**Work to complete**. Transcribe each entry below exactly. Pictures do not go in the copy.

**Excerpted data**.

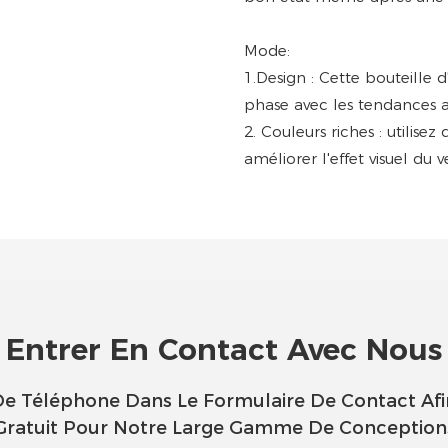
Mode:
1.Design : Cette bouteille
phase avec les tendances a
2. Couleurs riches : utilis
améliorer l'effet visuel du v
Entrer En Contact Avec Nous
 De Téléphone Dans Le Formulaire De Contact Af
Gratuit Pour Notre Large Gamme De Conception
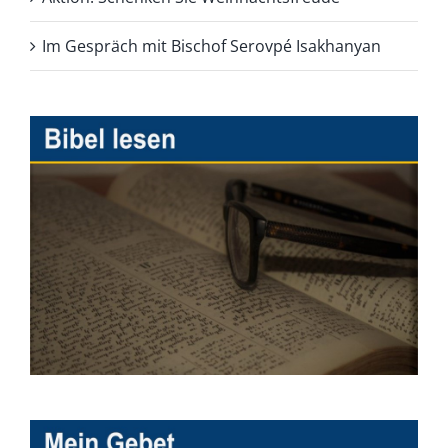
Im Gespräch mit Bischof Serovpé Isakhanyan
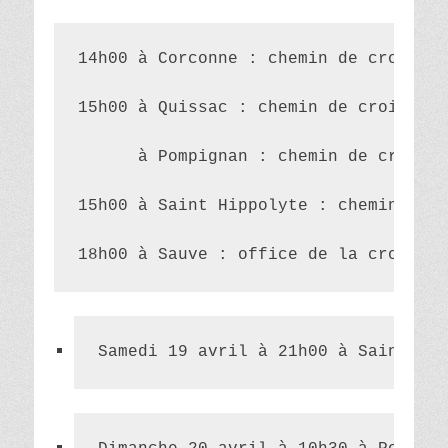
14h00 à Corconne : chemin de croix
15h00 à Quissac : chemin de croix
      à Pompignan : chemin de croix
15h00 à Saint Hippolyte : chemin de c
18h00 à Sauve : office de la croix
Samedi 19 avril à 21h00 à 
Saint Hip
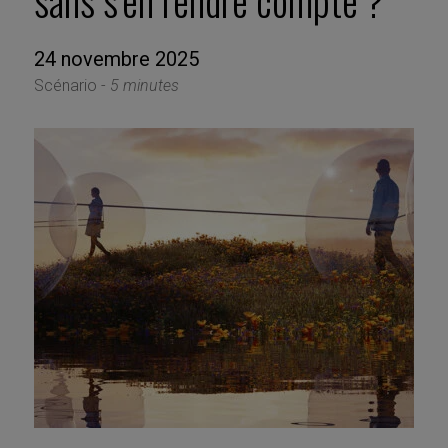
sans s’en rendre compte ?
24 novembre 2025
Scénario -
5 minutes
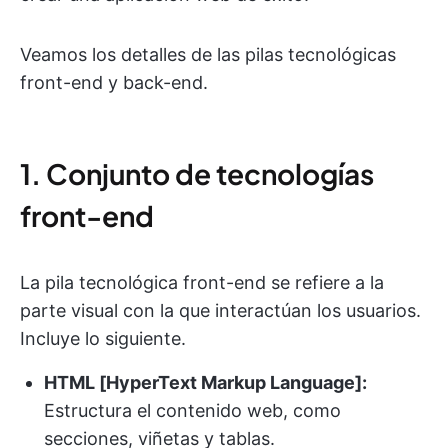
Veamos los detalles de las pilas tecnológicas
front-end y back-end.
1. Conjunto de tecnologías
front-end
La pila tecnológica front-end se refiere a la
parte visual con la que interactúan los usuarios.
Incluye lo siguiente.
HTML [HyperText Markup Language]:
Estructura el contenido web, como
secciones, viñetas y tablas.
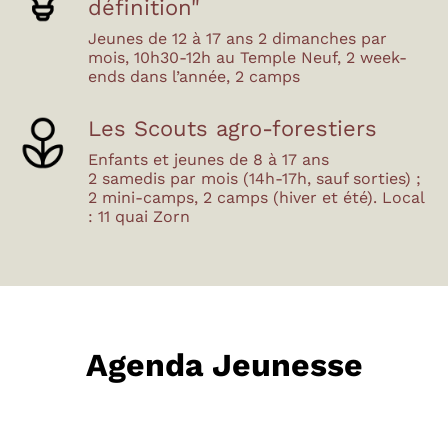
définition"
Jeunes de 12 à 17 ans 2 dimanches par
mois, 10h30-12h au Temple Neuf, 2 week-
ends dans l’année, 2 camps
Les Scouts agro-forestiers
Enfants et jeunes de 8 à 17 ans
2 samedis par mois (14h-17h, sauf sorties) ;
2 mini-camps, 2 camps (hiver et été). Local
: 11 quai Zorn
Agenda Jeunesse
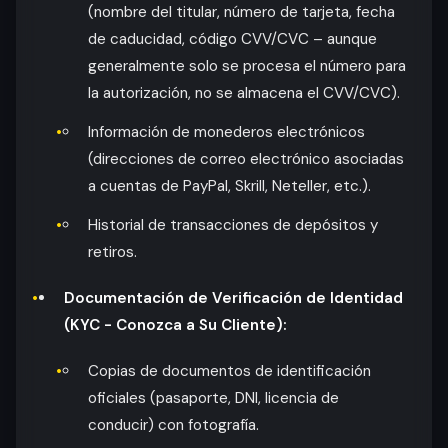
(nombre del titular, número de tarjeta, fecha
de caducidad, código CVV/CVC – aunque
generalmente solo se procesa el número para
la autorización, no se almacena el CVV/CVC).
Información de monederos electrónicos
(direcciones de correo electrónico asociadas
a cuentas de PayPal, Skrill, Neteller, etc.).
Historial de transacciones de depósitos y
retiros.
Documentación de Verificación de Identidad
(KYC - Conozca a Su Cliente):
Copias de documentos de identificación
oficiales (pasaporte, DNI, licencia de
conducir) con fotografía.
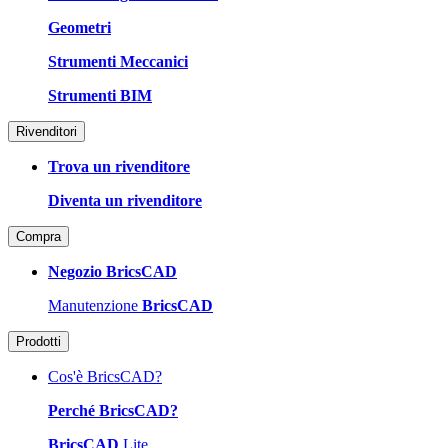
Geometri
Strumenti Meccanici
Strumenti BIM
Rivenditori
Trova un rivenditore
Diventa un rivenditore
Compra
Negozio BricsCAD
Manutenzione
BricsCAD
Prodotti
Cos'è BricsCAD?
Perché BricsCAD?
BricsCAD
Lite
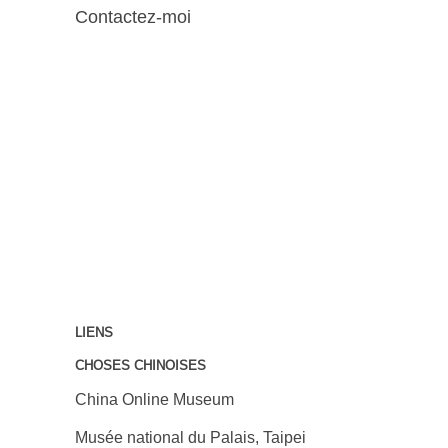
Contactez-moi
LIENS
CHOSES CHINOISES
China Online Museum
Musée national du Palais, Taipei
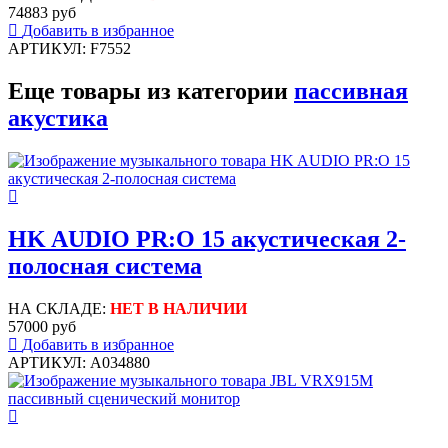
74883 руб
Добавить в избранное
АРТИКУЛ: F7552
Еще товары из категории
пассивная
акустика
HK AUDIO PR:O 15 акустическая 2-
полосная система
НА СКЛАДЕ:
НЕТ В НАЛИЧИИ
57000 руб
Добавить в избранное
АРТИКУЛ: A034880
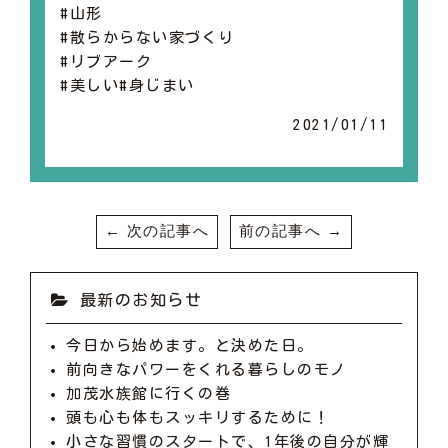
#山形
#散らからない家づくり
#リブアーク
#美しい#身じまい
2021/01/11
← 次の記事へ
前の記事へ →
最新のお知らせ
今日から始めます。と決めた日。
前向きなパワーをくれる暮らしのモノ
加茂水族館に行くの巻
頭も心も体もスッキリするために！
小さな習慣のスタートで、1年後の自分が輝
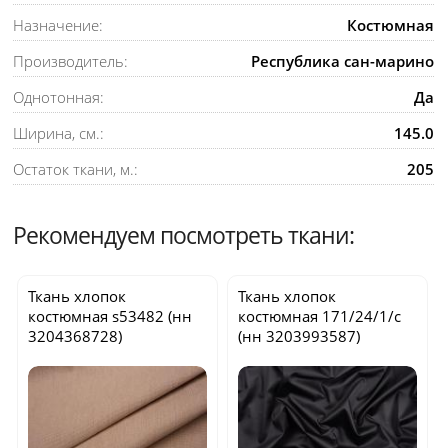
Назначение:
Костюмная
Производитель:
Республика сан-марино
Однотонная:
Да
Ширина, см.:
145.0
Остаток ткани, м.:
205
Рекомендуем посмотреть ткани:
Ткань хлопок
Ткань хлопок
костюмная
s53482
(нн
костюмная
171/24/1/с
3204368728)
(нн 3203993587)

**Written solution**.
Mode:
1.Design : Cette bouteille
phase avec les tendances a
2. Couleurs riches : utilis
améliorer l'effet visuel du v
Entrer En Contact Avec Nous
 De Téléphone Dans Le Formulaire De Contact Af
Gratuit Pour Notre Large Gamme De Conception
Im Gespräch mit Bischof Serovpé Isakhanyan
14h00 à Corconne : chemin de croix
15h00 à Quissac : chemin de croix
      à Pompignan : chemin de croix
15h00 à Saint Hippolyte : chemin de c
18h00 à Sauve : office de la croix
Samedi 19 avril à 21h00 à 
Saint Hip
sans s’en rendre compte ?
24 novembre 2025
Scénario -
5 minutes
Veamos los detalles de las pilas tecnológicas
front-end y back-end.
1. Conjunto de tecnologías
front-end
La pila tecnológica front-end se refiere a la
parte visual con la que interactúan los usuarios.
Incluye lo siguiente.
HTML [HyperText Markup Language]:
Estructura el contenido web, como
secciones, viñetas y tablas.
définition"
Jeunes de 12 à 17 ans 2 dimanches par
mois, 10h30-12h au Temple Neuf, 2 week-
ends dans l’année, 2 camps
Les Scouts agro-forestiers
Enfants et jeunes de 8 à 17 ans
2 samedis par mois (14h-17h, sauf sorties) ;
2 mini-camps, 2 camps (hiver et été). Local
: 11 quai Zorn
Agenda Jeunesse
(nombre del titular, número de tarjeta, fecha
de caducidad, código CVV/CVC – aunque
generalmente solo se procesa el número para
la autorización, no se almacena el CVV/CVC).
Información de monederos electrónicos
(direcciones de correo electrónico asociadas
a cuentas de PayPal, Skrill, Neteller, etc.).
Historial de transacciones de depósitos y
retiros.
Documentación de Verificación de Identidad
(KYC - Conozca a Su Cliente):
Copias de documentos de identificación
oficiales (pasaporte, DNI, licencia de
conducir) con fotografía.
Geometri
Strumenti Meccanici
Strumenti BIM
Rivenditori
Trova un rivenditore
Diventa un rivenditore
Compra
Negozio BricsCAD
Manutenzione
BricsCAD
Prodotti
Cos'è BricsCAD?
Perché BricsCAD?
BricsCAD
Lite
Contactez-moi
LIENS
CHOSES CHINOISES
China Online Museum
Musée national du Palais, Taipei
74883 руб
Добавить в избранное
АРТИКУЛ: F7552
Еще товары из категории
пассивная
акустика
HK AUDIO PR:O 15 акустическая 2-
полосная система
НА СКЛАДЕ:
НЕТ В НАЛИЧИИ
57000 руб
Добавить в избранное
АРТИКУЛ: A034880
#山形
#散らからない家づくり
#リブアーク
#美しい#身じまい
2021/01/11
← 次の記事へ
前の記事へ →
最新のお知らせ
今日から始めます。と決めた日。
前向きなパワーをくれる暮らしのモノ
加茂水族館に行くの巻
頭も心も体もスッキリするために！
小さな習慣のスタートで、1年後の自分が輝
Назначение:
Костюмная
Производитель:
Республика сан-марино
Однотонная:
Да
Ширина, см.:
145.0
Остаток ткани, м.:
205
Рекомендуем посмотреть ткани:
Ткань хлопок
Ткань хлопок
костюмная
s53482
(нн
костюмная
171/24/1/с
3204368728)
(нн 3203993587)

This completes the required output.